Let's look at a Statit function that would
be helpful. ranunfrm(a,b) will give you a random
number between "a" and "b"
from the uniform distribution. Either or both
"a" and "b" can be Statit
variables. Using the 1000 cases example, we
could:
##
Create tmp with 1000 cases with value 100
assi tmp 1000*100
##Create
a random value between 0 and 100 for each of
the 1000 cases
let ran = ranunfrm(0,tmp)
##
Select the some range of those values that would
represent about 1/5
select push (ran > 20 and ran <=40)
Now suppose we have samples in our data.
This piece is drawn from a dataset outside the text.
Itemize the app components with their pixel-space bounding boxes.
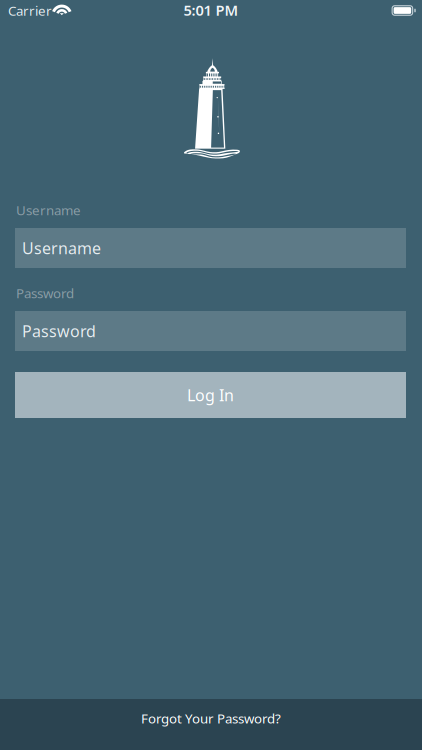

Perhaps
we have a variable called sample_id where each
sample_id has 3 measurements:
| Sample_ID |
Measurement |
| 1 |
45 |
| 1 |
56 |
| 1 |
43 |
| 2 |
82 |
| 2 |
93 |
| 2 |
45 |
| 3 |
56 |
| 3 |
44 |
| 3 |
93 |
The following macro script would select about
twenty percent of the samples randomly.
##
Group by sample_id and save
group measurement by sample_id /save
##
How many samples do we have
let $case = case(group.mean)
##
Create a random value for each of these samples
assi ran = $case * 100
let ran = ranunfrm(0,ran)
##
Identify the samples we don't want by assigning
the missing value to them
if ran > 20 then ran = #_sysmiss
##
Do a match merge to integrate the two sets of
data. See match-merge in the
## Edit -> Data Management Menu
match measurement with ran by sample_id Group.sample_id
##
Now use global select, local select or select
permanent as you wish
stats measurement /select=(ran != #_sysmiss)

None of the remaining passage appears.